I’ve been to Andalusia three times now. Each time I find something different. This time I could go upstairs, where O’Connor couldn’t go. The rooms are plain like the rest of the home, but offer great views. Another change is that the “nail house,” once used for parking cars, has collapsed. Craig Amason, Executive Director of Flannery O’Connor-Andalusia Foundation, Inc., says they left the nail house as is to point out what happens to old buildings untended. That’s not the case with Hill house, home to Robert “Jack” and Louise Hill, once the resident farmers. Its renovation completed with the help of a $120,000 matching grant from Save America’s Treasures, Hill house will have its grand opening March 12th.
My favorite part of Andalusia is the beauty of its landscape, including a lake, rustic farm buildings, and a road leading into the woods. It’s easy to imagine sitting in a rocker on the big screened front porch and sharing a glass of iced tea with Flannery O’Connor or listening to her beautiful pea fowl howl like banshees. Today the pea fowl are back (the peacock, named Manley Pointer after one of O’Connor’s characters), but their screeching has been replaced by the public address announcements from the Honda dealership just up the road. I would prefer pea fowl banshees.
Be sure to leave yourself time for other stops. Milledgeville is a charming antebellum college town, spared by General Sherman, who headquartered at the Governor’s Mansion (open for tour) November 22, 1864. Other O’Connor sites include lovely Sacred Heart Church, c. 1874, where O’Connor attended mass almost every day and which has been open each time I’ve stopped by; Memory Hill Cemetery, where O’Connor is buried; and the Flannery O’Connor Room in the Georgia College Library, containing more family furniture and copies of books translated into a wide array of languages.
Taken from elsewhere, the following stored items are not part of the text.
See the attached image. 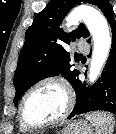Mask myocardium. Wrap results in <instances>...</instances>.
<instances>
[{
	"label": "myocardium",
	"instance_id": "obj_1",
	"mask_svg": "<svg viewBox=\"0 0 116 134\" xmlns=\"http://www.w3.org/2000/svg\"><path fill=\"white\" fill-rule=\"evenodd\" d=\"M46 84H56L63 90V92L66 96L65 108H64L63 112L59 116L55 117L54 119H51L49 121L42 122V123H37V124L31 123L24 116L25 100L34 89H36L42 85H46ZM74 101H75L74 93H73L70 85L65 80H63L62 78H59V77H55V76H49V77L42 78V79L38 80L37 82H35L34 84H32L23 94V96L20 100V103H19V111H18L19 120L25 127L29 128V129H42V128H46V127H50V126L59 124L62 121H64L68 117L70 112L72 111L73 106H74Z\"/></svg>",
	"mask_w": 116,
	"mask_h": 134
}]
</instances>
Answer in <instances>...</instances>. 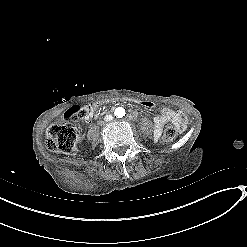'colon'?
I'll return each instance as SVG.
<instances>
[{
    "label": "colon",
    "mask_w": 247,
    "mask_h": 247,
    "mask_svg": "<svg viewBox=\"0 0 247 247\" xmlns=\"http://www.w3.org/2000/svg\"><path fill=\"white\" fill-rule=\"evenodd\" d=\"M141 105L148 110L155 107V102L141 100ZM90 112L89 105H76L65 112L64 120L51 125L46 132L45 145L50 151L72 155L77 151L78 127L86 122ZM178 135L177 128L169 124L163 134L165 141H173Z\"/></svg>",
    "instance_id": "obj_1"
}]
</instances>
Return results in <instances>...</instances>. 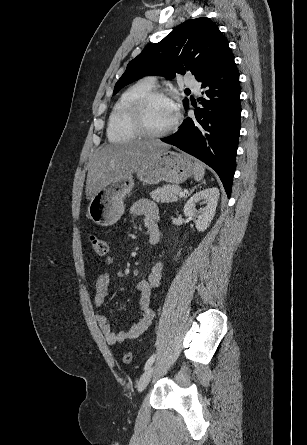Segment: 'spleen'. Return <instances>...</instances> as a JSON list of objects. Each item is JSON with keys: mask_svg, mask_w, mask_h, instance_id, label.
<instances>
[{"mask_svg": "<svg viewBox=\"0 0 307 445\" xmlns=\"http://www.w3.org/2000/svg\"><path fill=\"white\" fill-rule=\"evenodd\" d=\"M193 174H194L195 180H202V178L205 174V168H204V164H202V162H194Z\"/></svg>", "mask_w": 307, "mask_h": 445, "instance_id": "3e777b00", "label": "spleen"}]
</instances>
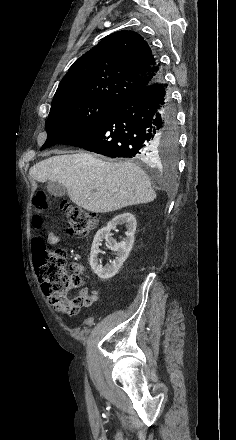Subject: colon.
<instances>
[{
	"instance_id": "1",
	"label": "colon",
	"mask_w": 236,
	"mask_h": 440,
	"mask_svg": "<svg viewBox=\"0 0 236 440\" xmlns=\"http://www.w3.org/2000/svg\"><path fill=\"white\" fill-rule=\"evenodd\" d=\"M33 205L38 212L33 216L36 229L42 225L39 212L46 209L47 198L43 193L33 197ZM69 229L74 235H86L97 225L96 216L77 206L63 204ZM34 244L40 247V255L35 262L36 271L42 281V290L50 303L60 311L73 315L82 306L83 299L71 293V290L81 285L82 279L78 272L71 273L67 267V254L63 249L47 251L41 238L36 237Z\"/></svg>"
}]
</instances>
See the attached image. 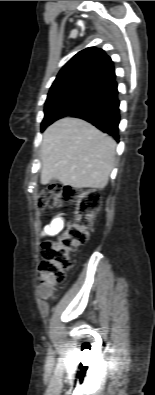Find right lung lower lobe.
Masks as SVG:
<instances>
[{"label":"right lung lower lobe","mask_w":155,"mask_h":395,"mask_svg":"<svg viewBox=\"0 0 155 395\" xmlns=\"http://www.w3.org/2000/svg\"><path fill=\"white\" fill-rule=\"evenodd\" d=\"M119 100L117 83L111 81L102 91L91 101L79 107L68 116H75L84 119L98 129L119 140Z\"/></svg>","instance_id":"obj_1"}]
</instances>
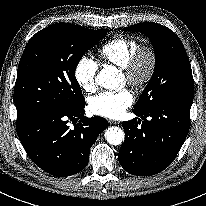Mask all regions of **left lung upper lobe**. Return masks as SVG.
<instances>
[{"label":"left lung upper lobe","mask_w":206,"mask_h":206,"mask_svg":"<svg viewBox=\"0 0 206 206\" xmlns=\"http://www.w3.org/2000/svg\"><path fill=\"white\" fill-rule=\"evenodd\" d=\"M127 30L148 36L156 55L153 75L133 110L145 111L162 102H192L194 81L191 65L178 36L169 28L151 22L124 28Z\"/></svg>","instance_id":"left-lung-upper-lobe-1"}]
</instances>
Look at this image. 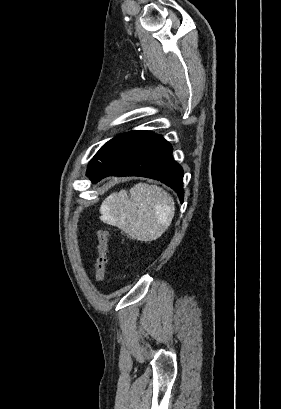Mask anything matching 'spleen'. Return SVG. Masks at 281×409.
I'll list each match as a JSON object with an SVG mask.
<instances>
[{
  "instance_id": "obj_1",
  "label": "spleen",
  "mask_w": 281,
  "mask_h": 409,
  "mask_svg": "<svg viewBox=\"0 0 281 409\" xmlns=\"http://www.w3.org/2000/svg\"><path fill=\"white\" fill-rule=\"evenodd\" d=\"M101 221L118 227L136 241H156L172 223L175 202L156 184L138 182L130 188L111 192L100 207Z\"/></svg>"
}]
</instances>
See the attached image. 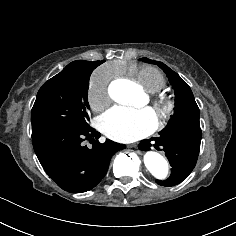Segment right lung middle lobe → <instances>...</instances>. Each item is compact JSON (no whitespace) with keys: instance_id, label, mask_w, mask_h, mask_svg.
<instances>
[{"instance_id":"obj_1","label":"right lung middle lobe","mask_w":236,"mask_h":236,"mask_svg":"<svg viewBox=\"0 0 236 236\" xmlns=\"http://www.w3.org/2000/svg\"><path fill=\"white\" fill-rule=\"evenodd\" d=\"M94 68H64L38 91L31 111L32 133L55 127L83 129L89 124V78Z\"/></svg>"}]
</instances>
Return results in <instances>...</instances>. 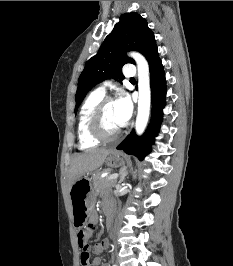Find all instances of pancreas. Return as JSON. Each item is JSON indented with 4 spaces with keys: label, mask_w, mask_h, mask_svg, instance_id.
<instances>
[{
    "label": "pancreas",
    "mask_w": 233,
    "mask_h": 266,
    "mask_svg": "<svg viewBox=\"0 0 233 266\" xmlns=\"http://www.w3.org/2000/svg\"><path fill=\"white\" fill-rule=\"evenodd\" d=\"M109 176L105 177V178H101L100 173H97L93 176L92 178V185L94 190L97 193L102 192L104 189L106 188H110V187H114L116 184V180H109L108 179Z\"/></svg>",
    "instance_id": "obj_1"
}]
</instances>
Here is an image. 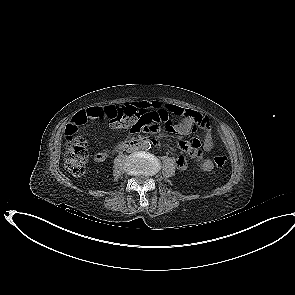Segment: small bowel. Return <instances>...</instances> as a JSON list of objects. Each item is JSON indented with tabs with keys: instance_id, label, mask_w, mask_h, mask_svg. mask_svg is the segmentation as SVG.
<instances>
[{
	"instance_id": "1",
	"label": "small bowel",
	"mask_w": 295,
	"mask_h": 295,
	"mask_svg": "<svg viewBox=\"0 0 295 295\" xmlns=\"http://www.w3.org/2000/svg\"><path fill=\"white\" fill-rule=\"evenodd\" d=\"M139 110L152 109L155 112L165 111L168 114L177 116L180 118L179 123L175 126L174 131L186 135L197 128L204 131V138H192L190 140H179L176 142V146L186 152L191 158L198 162L199 168L204 172H209L213 169V162L203 157V152H209L214 146L213 136L211 134L210 119L191 109H187L181 106L167 104L163 105L159 101H139L132 104ZM102 115V109L99 106H92L78 111L71 120L69 125L79 127L86 125L90 120L99 118ZM109 156L107 150L100 151L94 154V161L97 163L104 162ZM176 165L178 169L184 171L188 167L187 160L184 156H180Z\"/></svg>"
}]
</instances>
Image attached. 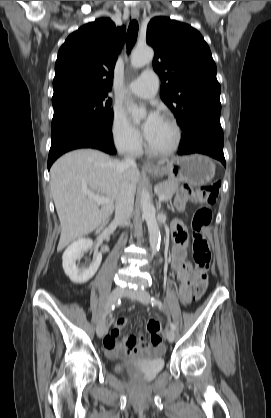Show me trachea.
Listing matches in <instances>:
<instances>
[{
    "mask_svg": "<svg viewBox=\"0 0 271 418\" xmlns=\"http://www.w3.org/2000/svg\"><path fill=\"white\" fill-rule=\"evenodd\" d=\"M138 35V23L132 20L129 24L126 38L127 49L130 50L134 46Z\"/></svg>",
    "mask_w": 271,
    "mask_h": 418,
    "instance_id": "1",
    "label": "trachea"
}]
</instances>
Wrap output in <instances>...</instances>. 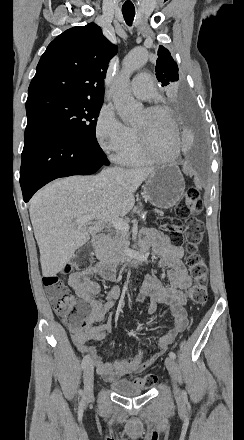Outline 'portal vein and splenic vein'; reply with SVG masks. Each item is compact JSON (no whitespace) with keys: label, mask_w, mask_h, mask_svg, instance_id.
<instances>
[{"label":"portal vein and splenic vein","mask_w":244,"mask_h":440,"mask_svg":"<svg viewBox=\"0 0 244 440\" xmlns=\"http://www.w3.org/2000/svg\"><path fill=\"white\" fill-rule=\"evenodd\" d=\"M90 220H93V216H78L75 220V224H77V226H83V224L90 222ZM107 222L112 224L115 230H125V232L130 230L129 224H127L126 220H123V218H108Z\"/></svg>","instance_id":"1"}]
</instances>
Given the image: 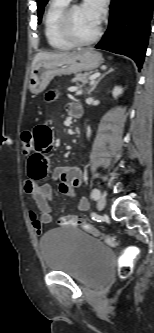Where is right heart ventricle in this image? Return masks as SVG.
I'll return each mask as SVG.
<instances>
[{
    "label": "right heart ventricle",
    "instance_id": "right-heart-ventricle-1",
    "mask_svg": "<svg viewBox=\"0 0 154 333\" xmlns=\"http://www.w3.org/2000/svg\"><path fill=\"white\" fill-rule=\"evenodd\" d=\"M70 1L71 0H50L44 14V35L49 46L55 50L66 51L75 46L67 41L59 30L61 13Z\"/></svg>",
    "mask_w": 154,
    "mask_h": 333
}]
</instances>
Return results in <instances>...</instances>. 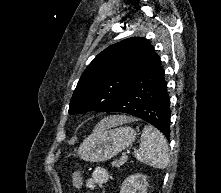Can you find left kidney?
<instances>
[{
	"label": "left kidney",
	"mask_w": 221,
	"mask_h": 193,
	"mask_svg": "<svg viewBox=\"0 0 221 193\" xmlns=\"http://www.w3.org/2000/svg\"><path fill=\"white\" fill-rule=\"evenodd\" d=\"M147 187V177L142 174H134L123 181L120 193H147Z\"/></svg>",
	"instance_id": "obj_1"
}]
</instances>
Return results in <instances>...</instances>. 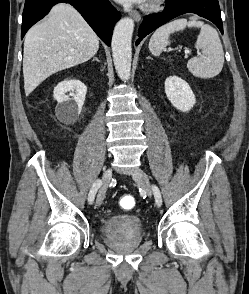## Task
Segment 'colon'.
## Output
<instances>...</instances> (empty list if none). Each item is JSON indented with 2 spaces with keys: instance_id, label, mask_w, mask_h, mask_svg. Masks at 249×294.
<instances>
[{
  "instance_id": "obj_1",
  "label": "colon",
  "mask_w": 249,
  "mask_h": 294,
  "mask_svg": "<svg viewBox=\"0 0 249 294\" xmlns=\"http://www.w3.org/2000/svg\"><path fill=\"white\" fill-rule=\"evenodd\" d=\"M120 204L125 209H131L136 205V201L132 196H123L120 199Z\"/></svg>"
}]
</instances>
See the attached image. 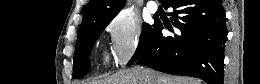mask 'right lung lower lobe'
Segmentation results:
<instances>
[{
	"instance_id": "1",
	"label": "right lung lower lobe",
	"mask_w": 260,
	"mask_h": 84,
	"mask_svg": "<svg viewBox=\"0 0 260 84\" xmlns=\"http://www.w3.org/2000/svg\"><path fill=\"white\" fill-rule=\"evenodd\" d=\"M179 34L165 37L156 24L151 44L137 64L168 74L223 84L226 16L220 0H165Z\"/></svg>"
}]
</instances>
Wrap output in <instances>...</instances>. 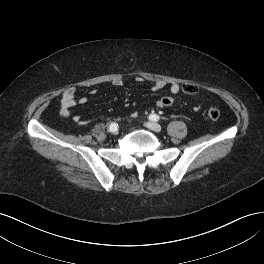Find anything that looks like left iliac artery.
Wrapping results in <instances>:
<instances>
[{
    "label": "left iliac artery",
    "instance_id": "44dca946",
    "mask_svg": "<svg viewBox=\"0 0 264 264\" xmlns=\"http://www.w3.org/2000/svg\"><path fill=\"white\" fill-rule=\"evenodd\" d=\"M149 119L151 120V121H158L159 120V116L157 115V114H151V115H149Z\"/></svg>",
    "mask_w": 264,
    "mask_h": 264
}]
</instances>
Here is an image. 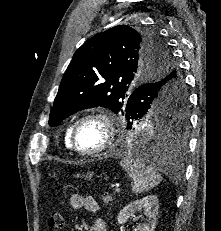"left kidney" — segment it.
Segmentation results:
<instances>
[{
  "mask_svg": "<svg viewBox=\"0 0 221 231\" xmlns=\"http://www.w3.org/2000/svg\"><path fill=\"white\" fill-rule=\"evenodd\" d=\"M142 209L146 214L147 220L144 224L138 225L134 231H154L159 210V200L155 195H148L125 206L117 216L118 224H124L129 217Z\"/></svg>",
  "mask_w": 221,
  "mask_h": 231,
  "instance_id": "1",
  "label": "left kidney"
}]
</instances>
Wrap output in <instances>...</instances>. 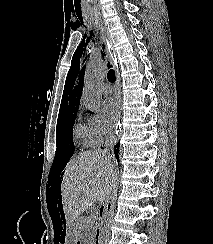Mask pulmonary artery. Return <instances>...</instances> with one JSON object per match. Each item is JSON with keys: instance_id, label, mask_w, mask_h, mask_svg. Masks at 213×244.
I'll return each mask as SVG.
<instances>
[{"instance_id": "e3ab8cb5", "label": "pulmonary artery", "mask_w": 213, "mask_h": 244, "mask_svg": "<svg viewBox=\"0 0 213 244\" xmlns=\"http://www.w3.org/2000/svg\"><path fill=\"white\" fill-rule=\"evenodd\" d=\"M101 91H102V93H104V94H110L111 93V91H112V86H111V84L110 83H102V85H101Z\"/></svg>"}]
</instances>
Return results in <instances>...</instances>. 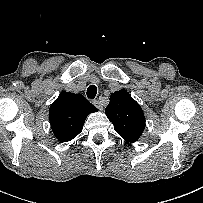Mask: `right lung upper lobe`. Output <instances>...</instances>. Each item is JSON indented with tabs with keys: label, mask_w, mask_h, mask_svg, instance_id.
Masks as SVG:
<instances>
[{
	"label": "right lung upper lobe",
	"mask_w": 203,
	"mask_h": 203,
	"mask_svg": "<svg viewBox=\"0 0 203 203\" xmlns=\"http://www.w3.org/2000/svg\"><path fill=\"white\" fill-rule=\"evenodd\" d=\"M96 111L83 95L62 91L49 109L51 129L59 141H70L82 131L88 114Z\"/></svg>",
	"instance_id": "1"
}]
</instances>
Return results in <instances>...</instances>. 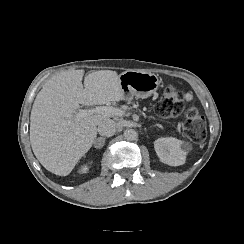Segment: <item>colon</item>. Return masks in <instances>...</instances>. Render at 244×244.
<instances>
[{
  "label": "colon",
  "instance_id": "obj_1",
  "mask_svg": "<svg viewBox=\"0 0 244 244\" xmlns=\"http://www.w3.org/2000/svg\"><path fill=\"white\" fill-rule=\"evenodd\" d=\"M184 94L174 85H168L157 103L156 110L161 117H180L185 120L184 130L194 143H201L206 138V121L200 110L184 102Z\"/></svg>",
  "mask_w": 244,
  "mask_h": 244
}]
</instances>
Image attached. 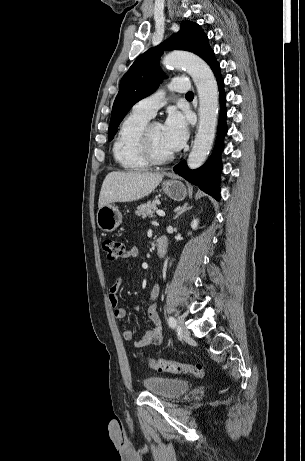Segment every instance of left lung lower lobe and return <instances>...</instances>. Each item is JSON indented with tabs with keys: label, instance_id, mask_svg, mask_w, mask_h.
Returning <instances> with one entry per match:
<instances>
[{
	"label": "left lung lower lobe",
	"instance_id": "1",
	"mask_svg": "<svg viewBox=\"0 0 305 461\" xmlns=\"http://www.w3.org/2000/svg\"><path fill=\"white\" fill-rule=\"evenodd\" d=\"M212 71L214 72L220 91V117L218 122V133L216 138V144L213 153L209 160L202 167L196 170H189L186 162L183 160L174 167V172L194 185H197L201 190L213 196L216 200L220 199V171L222 169L221 164V152L223 151V139L227 133L226 126V108H225V94L223 89V78L220 74V65L214 58L210 63Z\"/></svg>",
	"mask_w": 305,
	"mask_h": 461
}]
</instances>
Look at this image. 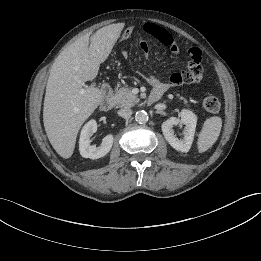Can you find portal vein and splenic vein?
<instances>
[{"label":"portal vein and splenic vein","instance_id":"18ae733b","mask_svg":"<svg viewBox=\"0 0 261 261\" xmlns=\"http://www.w3.org/2000/svg\"><path fill=\"white\" fill-rule=\"evenodd\" d=\"M81 93H83L84 92V89H81V91H80Z\"/></svg>","mask_w":261,"mask_h":261}]
</instances>
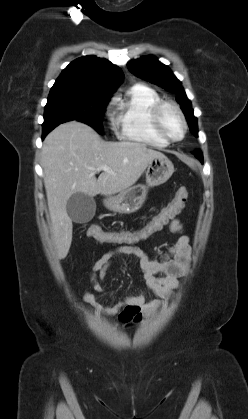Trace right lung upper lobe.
<instances>
[{
	"instance_id": "obj_1",
	"label": "right lung upper lobe",
	"mask_w": 248,
	"mask_h": 419,
	"mask_svg": "<svg viewBox=\"0 0 248 419\" xmlns=\"http://www.w3.org/2000/svg\"><path fill=\"white\" fill-rule=\"evenodd\" d=\"M123 80L122 70L106 59L89 55L71 62L52 89H67L98 95L112 94Z\"/></svg>"
}]
</instances>
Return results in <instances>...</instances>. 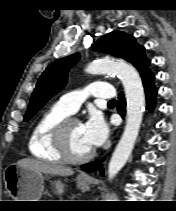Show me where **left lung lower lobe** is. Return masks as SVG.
<instances>
[{
	"label": "left lung lower lobe",
	"instance_id": "left-lung-lower-lobe-1",
	"mask_svg": "<svg viewBox=\"0 0 176 211\" xmlns=\"http://www.w3.org/2000/svg\"><path fill=\"white\" fill-rule=\"evenodd\" d=\"M142 80H143V84H144V88L146 92L148 109L152 110L155 107L156 93H157V89L155 85L153 84L154 75ZM125 106H126L125 98L123 94L121 93L119 95V100H118V112L121 114L122 117H124V114H125ZM100 166H101L100 161H94V162L83 165L82 169L85 171H94L98 169ZM101 174L103 175L102 171H101Z\"/></svg>",
	"mask_w": 176,
	"mask_h": 211
}]
</instances>
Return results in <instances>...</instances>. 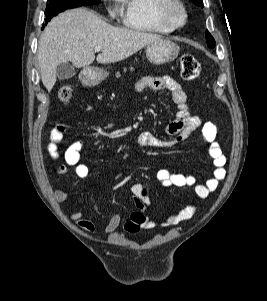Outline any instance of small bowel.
Here are the masks:
<instances>
[{
	"label": "small bowel",
	"mask_w": 267,
	"mask_h": 301,
	"mask_svg": "<svg viewBox=\"0 0 267 301\" xmlns=\"http://www.w3.org/2000/svg\"><path fill=\"white\" fill-rule=\"evenodd\" d=\"M137 92H142L146 89L155 91H164L170 94L173 102L178 107L176 118L171 121L167 127V139H162L154 136L149 132H142L137 138V143L142 147L165 148L172 147L185 139L196 129L201 128L203 141L207 144L208 154L212 159L214 166L212 177L205 183L198 184L193 176L182 173H174L167 169H160L156 178L159 183L166 188L171 187H188L194 186V192L199 199L207 198L212 192L216 191L219 183L226 176V157L222 153L221 147L216 139L217 127L212 122H204L197 115L189 112L187 106V95L183 87L170 76H145L135 84ZM68 126L63 122H57L50 131V139L48 143V151L54 159L60 157L58 145L63 140ZM84 147L82 140L73 142L64 152V164L57 169L58 174L66 175L69 168H73L76 176L80 179H85L89 176V168L84 163L80 162L81 151ZM131 192L135 198L137 211L133 212L128 221L124 223V230L129 233H135L140 229H152L157 226H173L182 221L190 219L195 211L194 205L184 209L177 210L169 214L162 220H155L144 215L146 206L150 204L147 196L143 195V188L140 183H135L131 187ZM55 199L58 202H64L67 198V193L62 189H57L54 192ZM76 225L82 230L93 233L96 229L95 224L85 218L81 211H75L70 215ZM121 224V217L114 212L102 227L104 234H112Z\"/></svg>",
	"instance_id": "obj_1"
}]
</instances>
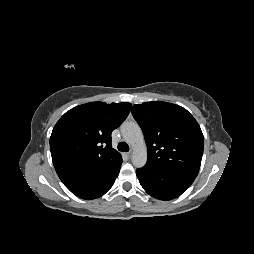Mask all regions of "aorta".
I'll return each instance as SVG.
<instances>
[{
	"label": "aorta",
	"mask_w": 254,
	"mask_h": 254,
	"mask_svg": "<svg viewBox=\"0 0 254 254\" xmlns=\"http://www.w3.org/2000/svg\"><path fill=\"white\" fill-rule=\"evenodd\" d=\"M122 136L133 149L132 163L141 168L147 162V150L141 128L136 122H124L121 126Z\"/></svg>",
	"instance_id": "1"
}]
</instances>
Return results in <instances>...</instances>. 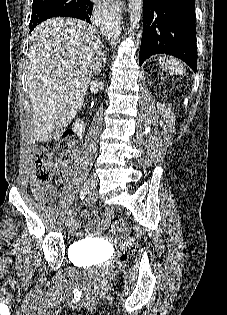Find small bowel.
<instances>
[{
  "label": "small bowel",
  "instance_id": "obj_1",
  "mask_svg": "<svg viewBox=\"0 0 227 315\" xmlns=\"http://www.w3.org/2000/svg\"><path fill=\"white\" fill-rule=\"evenodd\" d=\"M76 157H77V154H74L70 159H64V158L59 159L58 161L59 171L64 177H69L71 175V164L76 159ZM32 191L35 197L37 198V200L41 203H46L49 200L50 198L49 191L55 195H59V191L53 187L32 186ZM107 211L109 212V210ZM81 218L84 220H88L89 219L88 212L85 210L81 211ZM77 227H78V224L74 223L71 227V231L76 232Z\"/></svg>",
  "mask_w": 227,
  "mask_h": 315
}]
</instances>
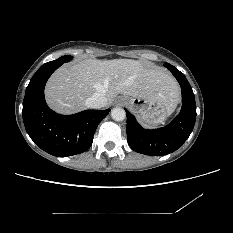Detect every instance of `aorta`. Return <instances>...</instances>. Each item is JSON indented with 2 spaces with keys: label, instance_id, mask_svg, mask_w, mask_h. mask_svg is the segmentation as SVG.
I'll list each match as a JSON object with an SVG mask.
<instances>
[{
  "label": "aorta",
  "instance_id": "1",
  "mask_svg": "<svg viewBox=\"0 0 233 233\" xmlns=\"http://www.w3.org/2000/svg\"><path fill=\"white\" fill-rule=\"evenodd\" d=\"M111 116L115 121H122L126 117V112L121 107H115L111 111Z\"/></svg>",
  "mask_w": 233,
  "mask_h": 233
}]
</instances>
North, up US 441, is Eatonton, hometown to Joel Chandler Harris (The Uncle Remus Stories) and Alice Walker (The Color Purple).
Thanks to Clarke Weeks for his photography.
Next up: Part Two—Flannery O’Connor, an Appreciation
Have you visited any of the author sites on the Southern Literary Trail? If so, which one(s)? Please share your thoughts.
Chris,
You make this day-trip sound delightful. Does anyone know why the place is called Andalusia? Am looking forward to your next post – especially to learn about the role that spirituality plays in O’Connor’s writing. Thanks for this informative post.
Eve
Thanks, Eve. Here’s the answer to your Q (which I should have included). According to the website, “In the fall of 1946, before the death of Dr. Bernard Cline, Flannery O’Connor met on a bus to Atlanta a descendant of the original Hawkins family that owned Andalusia. It was this descendant who told her that the original name of the place in the nineteenth century was Andalusia. She wrote her mother, and when her Uncle Bernard heard of it, he was pleased and liked the name. From then on the name was Andalusia.”
Chris,
As you know from my last post, I love “literary” travel. I, too, have visited Milledgeville and Andalusia. I especially enjoyed finding O’Connor’s gravesite on my last trip. We have a scheduled trip to Savannah in June and plan to visit her home there. One of my favorite visits on the Southern Literary Trail was to Faulkner’s Rowan Oak in Oxford, Miss. Combine this with a drive down the Natchez Trace in the spring, and you’ve got yourself a wonderful trip.
Andrea, grave sites always make interesting–and poignant–visits. For me, it was finding Jane Austen’s grave in Winchester Cathedral.